The fundamental eyebrow-raise comes from the fact that filmmaker John Maloof, who co-directed the film with Charlie Siskel and features in it prominently, was the one who discovered Maier after acquiring her negatives at a neighborhood auction. Struck by their evident skill, Maloof began making inquiries, eventually coming into possession of her full body of work, including audio recordings, videos, and other bits of documentation Maier obsessively collected.

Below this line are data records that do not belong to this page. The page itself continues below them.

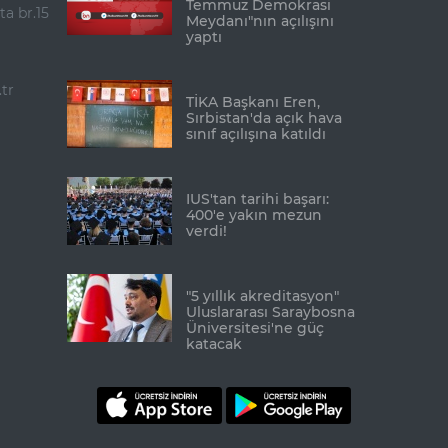
Temmuz Demokrasi
ta br.15
Meydanı"nın açılışını
yaptı
tr
TİKA Başkanı Eren,
Sırbistan'da açık hava
sınıf açılışına katıldı
IUS'tan tarihi başarı:
400'e yakın mezun
verdi!
"5 yıllık akreditasyon"
Uluslararası Saraybosna
Üniversitesi'ne güç
katacak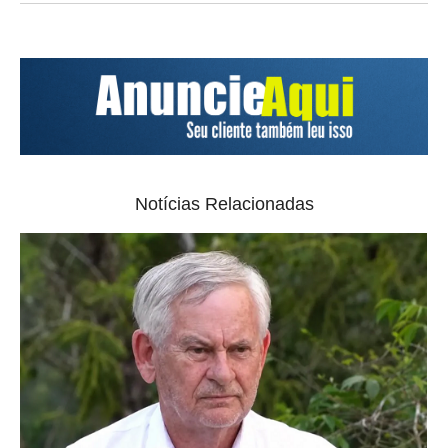
Notícias Relacionadas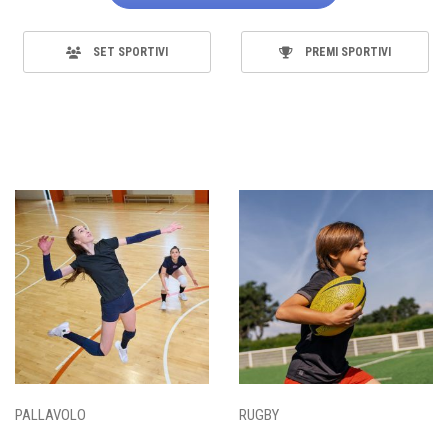
SET SPORTIVI
PREMI SPORTIVI
PALLAVOLO
RUGBY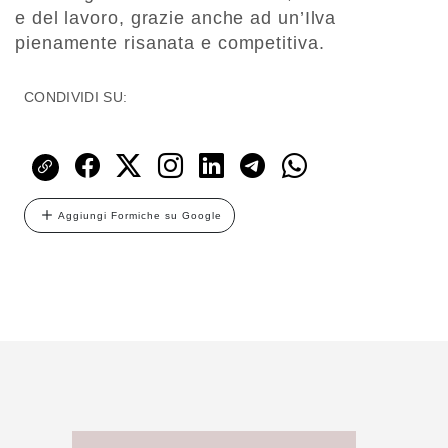
e del lavoro, grazie anche ad un’Ilva
pienamente risanata e competitiva.
CONDIVIDI SU:
Aggiungi Formiche su Google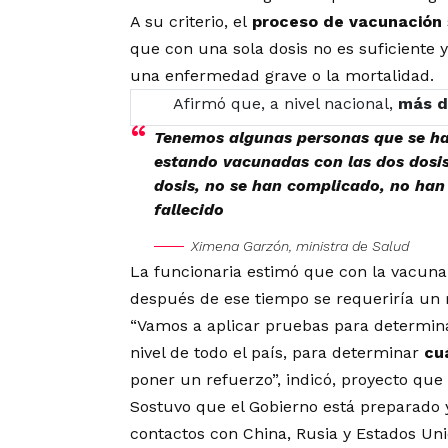
A su criterio, el
proceso de vacunación
que con una sola dosis no es suficiente 
una enfermedad grave o la mortalidad.
Afirmó que, a nivel nacional,
más d
Tenemos algunas personas que se han
estando vacunadas con las dos dosis,
dosis, no se han complicado, no han
fallecido
Ximena Garzón, ministra de Salud
La funcionaria estimó que con la vacun
después de ese tiempo se requeriría un 
“Vamos a aplicar pruebas para determina
nivel de todo el país, para determinar
cu
poner un refuerzo”, indicó, proyecto que
Sostuvo que el Gobierno está preparado 
contactos con China, Rusia y Estados Uni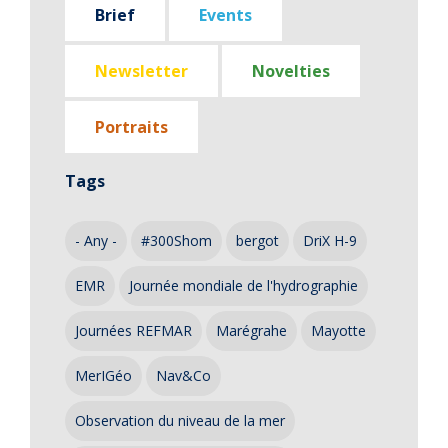
Brief
Events
Newsletter
Novelties
Portraits
Tags
- Any -
#300Shom
bergot
DriX H-9
EMR
Journée mondiale de l'hydrographie
Journées REFMAR
Marégrahe
Mayotte
MerIGéo
Nav&Co
Observation du niveau de la mer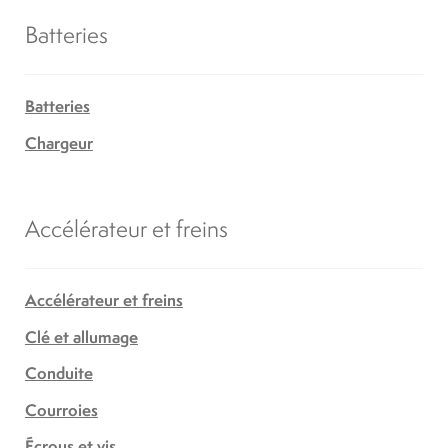
Batteries
Batteries
Chargeur
Accélérateur et freins
Accélérateur et freins
Clé et allumage
Conduite
Courroies
Écrous et vis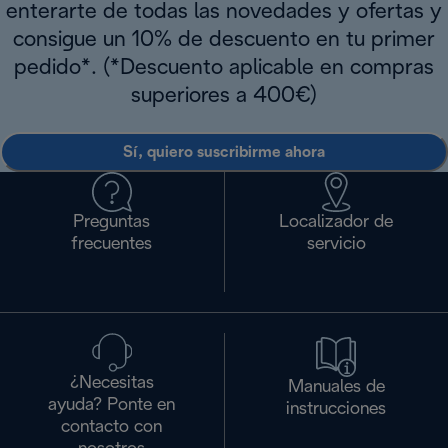
enterarte de todas las novedades y ofertas y
consigue un 10% de descuento en tu primer
pedido*. (*Descuento aplicable en compras
superiores a 400€)
Sí, quiero suscribirme ahora
Preguntas
Localizador de
frecuentes
servicio
¿Necesitas
Manuales de
ayuda? Ponte en
instrucciones
contacto con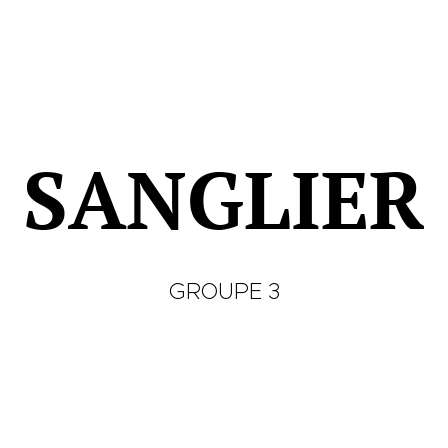
SANGLIER
GROUPE 3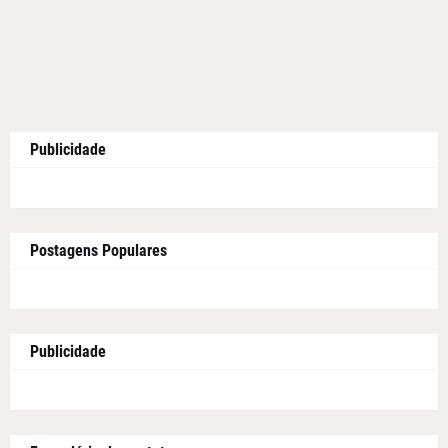
Publicidade
Postagens Populares
Publicidade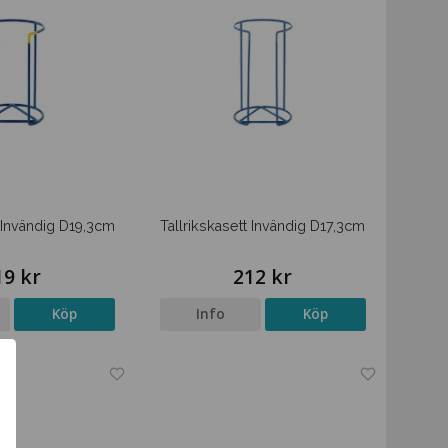
t Invändig D19,3cm
Tallrikskasett Invändig D17,3cm
19 kr
212 kr
Köp
Info
Köp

Since Maier has no heir to speak of, Maloof stands to profit from the proliferation of her work, creating an inherent conflict of interest.
On the other hand, part of the appeal of Maier's lore is her lifelong obscurity and intentionally obfuscated origins, and the fact that her discoverer is a kindred spirit of sorts—compulsively sorting her ephemera, pursuing what few clues she left—is a story worth telling on its own.
Maloof and his film never quite get to the heart of Maier's identity, though its final chapters take a turn into evidence of a considerable dark side to her personality. One gets the sense she would be severely displeased by the exposure, if relieved that her life's accomplishments could be justifiably honored without her having to live to bear the spotlight.